★ Samedi 6 janvier « Shusheta, l’espionne qui dansait les cortinas » avec DJ Jean-BA du CCTC ★
El Salón de Tango – A Bailar Tango MONTPELLIER
Bailarinas, bailarines,
Notez dès à présent les quelques dates à retenir pour profiter des milongas proposées par l’association A Bailar Tango au premier trimestre de l’année 2024. La première milonga « Shusheta, l’espionne qui dansait les cortinas » se déroulera au Salon de Tango le samedi 6 janvier musicalisée par DJ Jean-Baptiste Rivoire (Cuatro Compases Tango Club). Puis, le samedi 3 février la « Milonga del tigre joven » musicalisée par DJ Virginia Uva (Toulouse) précédera la 11éme édition de Griseta de Montpellier, du 16 au 18 février.
Moi, pour mon cadeau de Noël, j’ai commandé un pass-3 jours pour Griseta, l’intégrale de la série TV Nestor Burma (pour Léo Malet né à Montpellier et pour Guy Marchand, mort il y a quelques jours à Cavaillon) et puis « L’espion qui aimait les livres » de John Le Carré pour lire dans le TGV.
Pourtant, ce qui a inspiré le titre de cette milonga n’est pas une fiction mais l’affaire bien réelle des « cinq de Cambridge », organisation secrète qui compta notamment Anthony Blunt, historien d’art mondialement connu. C’est Me Margaret Thatcher qui révéla publiquement en 1979 que cette éminente personnalité du Royaume Uni, anobli par la reine d’Angleterre dont il fut le conseiller personnel, avait été un espion du KGB durant la guerre froide.
Sur France Inter https://www.radiofrance.fr/franceinter/podcasts/rendez-vous-avec-x/anthony-blunt-1051218
Sur Slate https://www.slate.fr/story/233432/elizabeth-buckingham-espion-sovietique-anthony-blunt-anobli
Il faut bien admettre que Shusheta est un tango qui intrigue.
Comme un agent double, ce tango composé en 1920 par J.C. Cobian, est aussi connu des milongueros pour sa version instrumentale (par Di Sarli notamment) que pour sa version chantée (par D’Agostino/Vargas notamment) après que Cadicamo lui a ajouté des paroles et a changé son titre.
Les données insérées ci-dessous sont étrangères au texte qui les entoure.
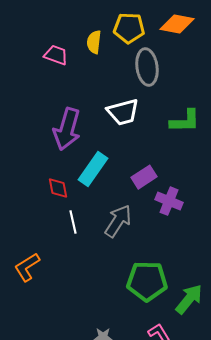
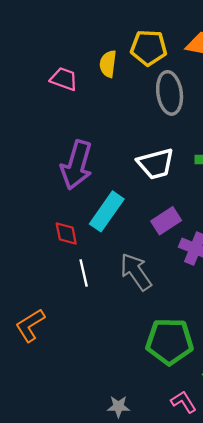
white trapezoid: (123, 112) -> (156, 164), moved
gray arrow: (118, 221) -> (136, 272), turned -68

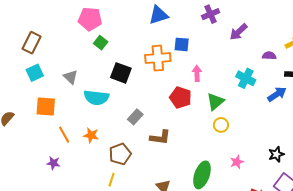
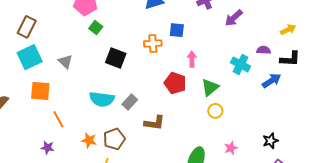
purple semicircle: (269, 56) -> (264, 50), moved
orange cross: (158, 58) -> (153, 43), size x0.7
cyan square: (35, 73) -> (30, 57), size x1.4
cyan semicircle: (96, 98) -> (102, 99), moved
orange star: (91, 135) -> (89, 140), moved

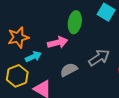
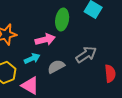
cyan arrow: (33, 57) -> (32, 59), moved

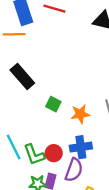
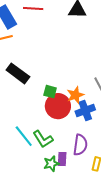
blue cross: (81, 147) -> (85, 110), moved
red circle: (54, 153) -> (58, 106), moved, size x1.6

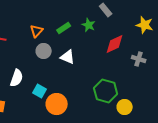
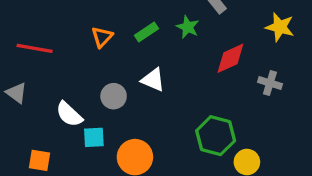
gray circle: (44, 51) -> (114, 96), moved
white semicircle: (17, 78) -> (69, 114), turned 114
cyan square: (40, 91) -> (94, 137), moved, turned -32

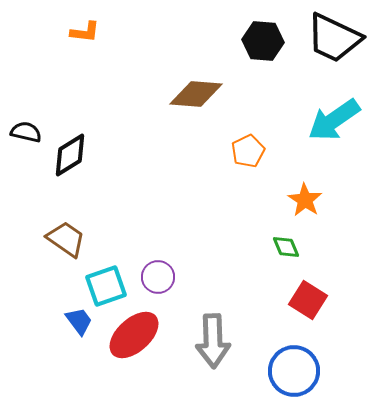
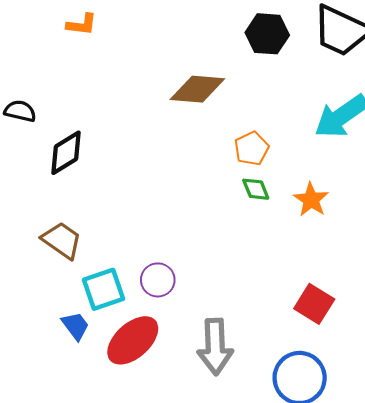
black semicircle: (26, 132) -> (20, 111), moved
green diamond: (286, 247) -> (256, 189), moved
Pour induire un peu plus en erreur, le titre « Shusheta » s’est vu re-baptisé « l’Aristocrata » quand un gouvernement argentin décida d’interdire l’utilisation du lunfardo (l’argot portègne) dans le tango.
« Shusheta » n’est donc pas un prénom exotique comme on pourrait le supposer de prime abord mais un terme d’argot désignant un fils à papa, un séducteur, un dandy, un noceur adepte des cabarets,…
« Shusheta » comme « Aristocrata », vocables à forte consonance féminine, sont en réalité deux termes masculins. Cette ambivalence fait évidemment songer au travestissement pratiqué dans l’univers de l’espionnage, comme celui auquel se prêta le célèbre chevalier d’Eon, espion de Louis XV (dont Mylène Farmer s’inspira pour sa chanson à succès « Sans contrefaçon »). Ce serait d’ailleurs un bon titre pour une milonga super-inclusive à thématique LGBTQIA+WT%THxBBIFYP-L2X …
Comme pour brouiller davantage les pistes, plusieurs versions du texte existent qui résultent de purges du lunfardo opérées non seulement sur le titre mais sur l’ensemble du texte d’origine, dans un contexte de gentrification croissante du tango.
Étonnamment, le terme « Shusheta » serait d’origine française. Il dériverait du vocable lunfardo «petimetre», né littéralement de « petit maître » (correspondant dans l’acception espagnole à « señorito », petit seigneur…) … Mais doit-on vraiment croire que « Shusheta » se déduit d’altérations successives de la prononciation de « petit maître » ?
Enfin, l’identité de la personne qui a inspiré ce tango demeure mystérieuse. Il pourrait s’agir de Martín Álzaga Unzué alias Macoco, un proche de J.C Cobián, mais cette hypothèse fait toujours débat au sein de l’académie du Lunfardo.
Un agent secret ou une organisation secrète littéralement digne de son qualificatif ne devrait pas être connue, une milonga secrète non plus.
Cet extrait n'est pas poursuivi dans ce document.